Small discussion already (16 points, 10 hours ago, 7 comments) https://news.ycombinator.com/item?id=41768144
> To support those needs, there were clutches like Intel’s PAE, which allowed manipulating up to 64GB of RAM on 32-bit machines without changing the programming model, but they were just that: hacks.
You can go look up how the 32-bit protected mode got hacked on top of the 16-big segmented virtual memory that the 286 introduced. The Global Descriptor Table is still with us on 64-bit long mode.
So, its not PAE that is particularly hacky, its a more broader thing with x86.
the RISC example in the article is a bit weird: on one hand, it may take even more instructions to load an address in a RISC, on the other hand all the RISC I know have an 'addi' instruction, no need to do 'li r2, 1; add r3, r1, r2' to add 1 to a register!
x32 ABI support exists at least in the kernel of Debian (and Debian based) distributions, and I know because I've built Python versions (along with everything else needed for specific workloads) as x32 executables. The speed difference was minor but existing, but the memory usage was quite a lot decreased. I've worked with a similar ABI known as n32 (there was o32 for old 32, n32 for new 32 and n64 for fully 64-bit programs) on SGI systems with 64-bit capable MIPS CPUs; it made a difference there too.
Unfortunately I've read articles where quite-more-respected-than-me people said in a nutshell “no, x32 does not make a difference”, which is contrary to my experience, but I could only provide numbers where the reply was “that's your numbers in your case, not mine”.
Amazon Linux kernel did not support x32 calls the last time I tried, so you can't provide images for more compact lambdas.
I find it weird that the convention to use char/short/int/long/long long has persisted so widely to this day. I would have thought that already back in the 16 -> 32 bit transition period people would have standardized and moved to stdint.h style types instead (i.e. int32_t etc).
Sure, that doesn't change pointer sizes, but it would have reduced the impact of the different 64-bit data models, like Unix LP64 vs Windows LLP64
> I find it weird that the convention to use char/short/int/long/long long has persisted so widely to this day.

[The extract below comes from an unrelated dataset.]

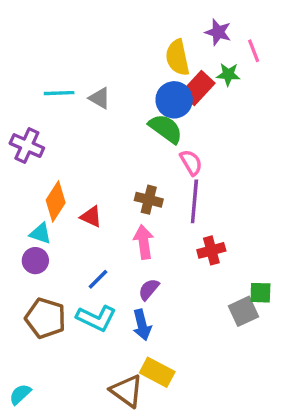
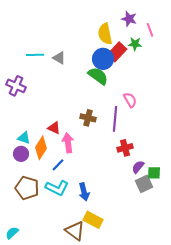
pink semicircle: (191, 162) -> (130, 100), moved
orange diamond: (56, 201) -> (41, 148), moved
pink arrow: (144, 242) -> (68, 143), moved
purple semicircle: (149, 289) -> (138, 167), moved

I don't think this is a reasonable take. Beyond ABI requirements and how developers use int over short, there are indeed requirements where the size of an integer value matters a lot, specially as this has a direct impact on data size and vectorization. To frame your analysis, I would recommend you took a peek at the not-so-recent push for hardware support for IEEE754 half-precision float/float16 types.

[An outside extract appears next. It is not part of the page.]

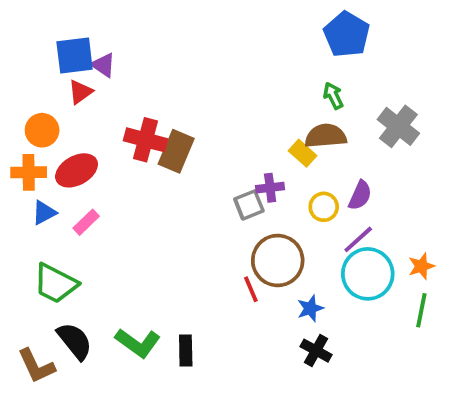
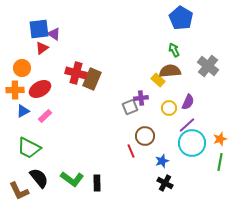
brown circle: (278, 260) -> (145, 136), size x0.7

The cases where you want platform-specific integer width (that is not something like size_t/uintptr_t) is extremely niche compared to cases where you want integer to have specific width.

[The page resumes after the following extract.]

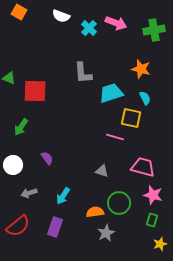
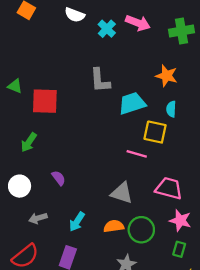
cyan semicircle: (145, 98) -> (171, 109), turned -152
gray triangle: (102, 171) -> (122, 193), size x1.5
orange semicircle: (95, 212) -> (114, 226), moved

I don't see the relation to fp16; I don't think anyone is pushing for `float` to refer to fp16 (or fp64 for that matter) anywhere. `long double` is already bad enough.
Talking about the ISA needing to spend so much time addressing memory, I'm reminded of the really interesting Streaming Semantic Registers (SSRs) in Occamy, the excellent PULP group's 4096-core RISC-V research multichip design. https://arxiv.org/abs/1911.08356
Just like the instruction pointer which implicitly increments as code executes, there are some dedicated data-pointer registers. There's a dedicated ALU for advancing/incrementing, so you can have interesting access patterns for your data.
Rather than loops needing to load data, compute, store data, and loop, you can just compute and loop. The SSRs give the cores a DSP like level of performance. So so so neat. Ship it!